Agentic browser automation using LangGraph and raw CDP

These details have not been verified by PyPI

Project description

OpenBrowser

Automating Walmart Product Scraping:

https://github.com/user-attachments/assets/ae5d74ce-0ac6-46b0-b02b-ff5518b4b20d

OpenBrowserAI Automatic Flight Booking:

https://github.com/user-attachments/assets/632128f6-3d09-497f-9e7d-e29b9cb65e0f

AI-powered browser automation using CodeAgent and CDP (Chrome DevTools Protocol)

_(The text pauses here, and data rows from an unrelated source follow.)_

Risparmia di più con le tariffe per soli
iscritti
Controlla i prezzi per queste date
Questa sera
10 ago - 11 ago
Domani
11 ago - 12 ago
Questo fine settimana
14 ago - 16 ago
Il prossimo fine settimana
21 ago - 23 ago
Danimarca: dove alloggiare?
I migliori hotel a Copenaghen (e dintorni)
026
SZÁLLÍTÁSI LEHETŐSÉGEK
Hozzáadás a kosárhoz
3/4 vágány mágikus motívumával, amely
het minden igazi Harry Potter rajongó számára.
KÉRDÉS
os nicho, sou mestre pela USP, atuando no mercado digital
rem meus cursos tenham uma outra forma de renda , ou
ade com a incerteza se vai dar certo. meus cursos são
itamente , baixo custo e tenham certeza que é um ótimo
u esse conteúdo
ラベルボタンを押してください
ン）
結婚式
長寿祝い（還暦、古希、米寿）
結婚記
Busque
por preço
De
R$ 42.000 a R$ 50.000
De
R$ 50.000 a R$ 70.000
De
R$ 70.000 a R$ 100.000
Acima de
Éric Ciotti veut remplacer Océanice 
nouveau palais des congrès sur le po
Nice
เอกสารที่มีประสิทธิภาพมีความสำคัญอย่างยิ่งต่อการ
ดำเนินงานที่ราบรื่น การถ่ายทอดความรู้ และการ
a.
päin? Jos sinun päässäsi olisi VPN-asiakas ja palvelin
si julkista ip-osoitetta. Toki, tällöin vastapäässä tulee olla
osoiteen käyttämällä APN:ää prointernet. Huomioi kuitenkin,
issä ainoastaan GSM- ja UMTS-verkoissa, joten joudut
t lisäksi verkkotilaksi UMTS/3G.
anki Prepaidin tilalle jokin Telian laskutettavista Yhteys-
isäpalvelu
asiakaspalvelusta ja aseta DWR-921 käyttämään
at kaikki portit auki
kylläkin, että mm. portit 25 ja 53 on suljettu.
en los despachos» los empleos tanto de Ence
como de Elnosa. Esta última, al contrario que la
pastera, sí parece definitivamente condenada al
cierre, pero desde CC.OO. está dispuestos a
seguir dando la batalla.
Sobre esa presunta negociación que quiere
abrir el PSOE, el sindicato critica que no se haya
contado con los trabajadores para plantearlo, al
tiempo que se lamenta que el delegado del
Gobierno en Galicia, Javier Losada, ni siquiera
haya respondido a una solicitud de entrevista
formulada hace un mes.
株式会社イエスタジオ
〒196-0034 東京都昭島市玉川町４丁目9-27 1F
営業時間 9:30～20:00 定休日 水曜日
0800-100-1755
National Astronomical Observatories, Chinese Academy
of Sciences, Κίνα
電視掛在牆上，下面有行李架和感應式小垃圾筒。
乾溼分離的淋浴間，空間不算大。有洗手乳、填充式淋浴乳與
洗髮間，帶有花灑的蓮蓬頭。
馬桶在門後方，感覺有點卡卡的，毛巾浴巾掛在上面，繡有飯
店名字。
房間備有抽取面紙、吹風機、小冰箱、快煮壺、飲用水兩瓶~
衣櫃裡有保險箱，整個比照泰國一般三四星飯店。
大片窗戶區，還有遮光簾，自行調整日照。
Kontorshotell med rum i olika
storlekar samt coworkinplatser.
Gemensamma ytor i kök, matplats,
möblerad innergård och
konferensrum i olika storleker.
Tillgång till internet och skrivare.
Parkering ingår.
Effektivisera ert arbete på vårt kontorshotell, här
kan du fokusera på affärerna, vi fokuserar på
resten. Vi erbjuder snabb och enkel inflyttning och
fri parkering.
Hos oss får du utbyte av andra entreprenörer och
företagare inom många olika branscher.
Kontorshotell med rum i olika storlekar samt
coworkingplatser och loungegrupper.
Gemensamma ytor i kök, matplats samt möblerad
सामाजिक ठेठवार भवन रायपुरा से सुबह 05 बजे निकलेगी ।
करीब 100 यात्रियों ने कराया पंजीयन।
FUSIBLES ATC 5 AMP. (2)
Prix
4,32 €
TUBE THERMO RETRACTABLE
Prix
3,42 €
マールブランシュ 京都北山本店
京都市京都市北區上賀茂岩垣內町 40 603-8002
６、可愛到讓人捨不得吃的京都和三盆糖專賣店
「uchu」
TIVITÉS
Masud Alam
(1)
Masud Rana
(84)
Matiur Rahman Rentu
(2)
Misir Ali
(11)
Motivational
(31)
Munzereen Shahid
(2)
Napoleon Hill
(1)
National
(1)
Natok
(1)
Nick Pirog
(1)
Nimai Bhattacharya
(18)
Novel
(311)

OpenBrowser is a framework for intelligent browser automation. It combines direct CDP communication with a CodeAgent architecture, where the LLM writes Python code executed in a persistent namespace, to navigate, interact with, and extract information from web pages autonomously.

Documentation
Key Features
Installation
Quick Start
Configuration
Supported LLM Providers
Claude Code Plugin
Codex
OpenCode
OpenClaw
MCP Server
MCP Benchmark: Why OpenBrowser
CLI Usage
Project Structure
Testing
Contributing
License
Contact

Documentation

Full documentation: https://docs.openbrowser.me

Key Features

CodeAgent Architecture - LLM writes Python code in a persistent Jupyter-like namespace for browser automation
Raw CDP Communication - Direct Chrome DevTools Protocol for maximum control and speed
Vision Support - Screenshot analysis for visual understanding of pages
12+ LLM Providers - OpenAI, Anthropic, Google, Groq, AWS Bedrock, Azure OpenAI, Ollama, and more
MCP Server - Model Context Protocol support for Claude Desktop integration
Video Recording - Record browser sessions as video files

Installation

pip install openbrowser-ai

With Optional Dependencies

# Install with all LLM providers
pip install openbrowser-ai[all]

# Install specific providers
pip install openbrowser-ai[anthropic]  # Anthropic Claude
pip install openbrowser-ai[groq]       # Groq
pip install openbrowser-ai[ollama]     # Ollama (local models)
pip install openbrowser-ai[aws]        # AWS Bedrock
pip install openbrowser-ai[azure]      # Azure OpenAI

# Install with video recording support
pip install openbrowser-ai[video]

Install Browser

uvx openbrowser-ai install
# or
playwright install chromium

Quick Start

Basic Usage

import asyncio
from openbrowser import CodeAgent, ChatGoogle

async def main():
    agent = CodeAgent(
        task="Go to google.com and search for 'Python tutorials'",
        llm=ChatGoogle(model="gemini-2.0-flash"),
    )

    result = await agent.run()
    print(f"Result: {result}")

asyncio.run(main())

With Different LLM Providers

from openbrowser import CodeAgent, ChatOpenAI, ChatAnthropic, ChatGoogle

# OpenAI
agent = CodeAgent(task="...", llm=ChatOpenAI(model="gpt-4o"))

# Anthropic
agent = CodeAgent(task="...", llm=ChatAnthropic(model="claude-sonnet-4-6"))

# Google Gemini
agent = CodeAgent(task="...", llm=ChatGoogle(model="gemini-2.0-flash"))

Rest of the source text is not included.